═════ Extracted material
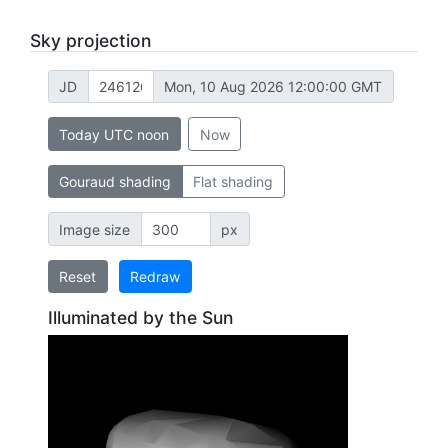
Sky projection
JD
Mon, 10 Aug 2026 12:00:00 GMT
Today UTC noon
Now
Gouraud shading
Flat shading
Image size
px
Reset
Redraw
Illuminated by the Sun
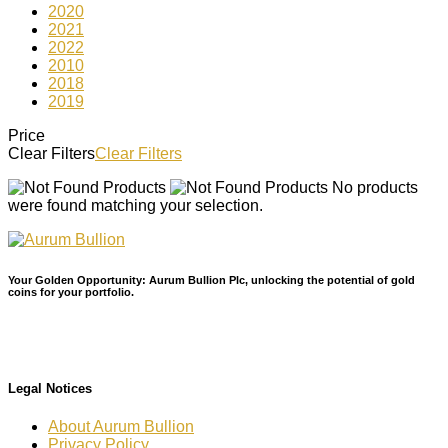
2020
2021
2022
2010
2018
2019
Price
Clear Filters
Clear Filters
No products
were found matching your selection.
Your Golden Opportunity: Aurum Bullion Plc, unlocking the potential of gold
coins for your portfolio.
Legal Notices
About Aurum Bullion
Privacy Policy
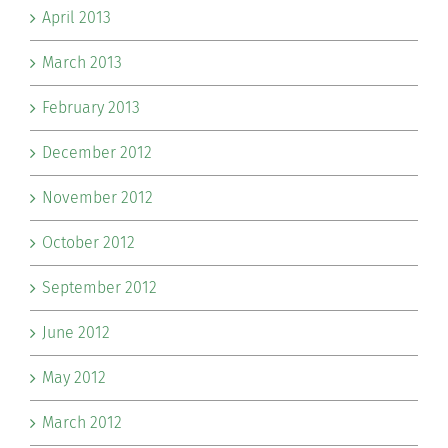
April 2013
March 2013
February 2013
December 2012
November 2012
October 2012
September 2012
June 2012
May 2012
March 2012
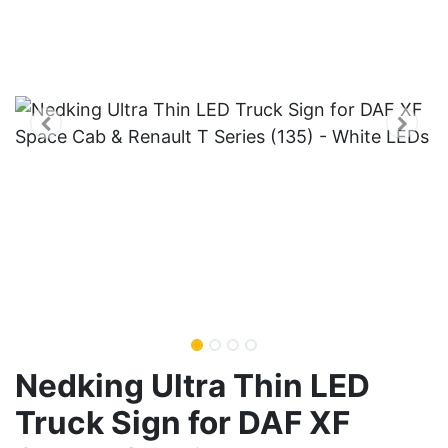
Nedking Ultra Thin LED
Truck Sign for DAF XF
══════════
What you return should match the records above word for word, minus the pictures.

Sky projection
JD
Mon, 10 Aug 2026 12:00:00 GMT
Today UTC noon
Now
Gouraud shading
Flat shading
Image size
px
Reset
Redraw
Illuminated by the Sun
2020
2021
2022
2010
2018
2019
Price
Clear Filters
Clear Filters
No products
were found matching your selection.
Your Golden Opportunity: Aurum Bullion Plc, unlocking the potential of gold
coins for your portfolio.
Legal Notices
About Aurum Bullion
Privacy Policy
April 2013
March 2013
February 2013
December 2012
November 2012
October 2012
September 2012
June 2012
May 2012
March 2012
Nedking Ultra Thin LED
Truck Sign for DAF XF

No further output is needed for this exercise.